-- Supplied data follows --
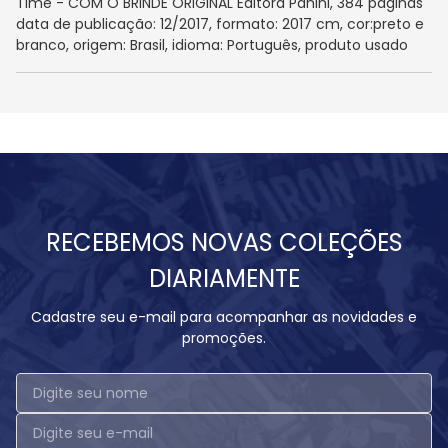
Time - COM O BRINDE ORIGINAL Editora Panini, 384 páginas
data de publicação: 12/2017, formato: 2017 cm, cor:preto e
branco, origem: Brasil, idioma: Português, produto usado
RECEBEMOS NOVAS COLEÇÕES
DIARIAMENTE
Cadastre seu e-mail para acompanhar as novidades e
promoções.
-- Supplied data concluded --
* _Problem details_: Give back the records word for word, without their pictures.

* _Reply_:
Time - COM O BRINDE ORIGINAL Editora Panini, 384 páginas
data de publicação: 12/2017, formato: 2017 cm, cor:preto e
branco, origem: Brasil, idioma: Português, produto usado
RECEBEMOS NOVAS COLEÇÕES
DIARIAMENTE
Cadastre seu e-mail para acompanhar as novidades e
promoções.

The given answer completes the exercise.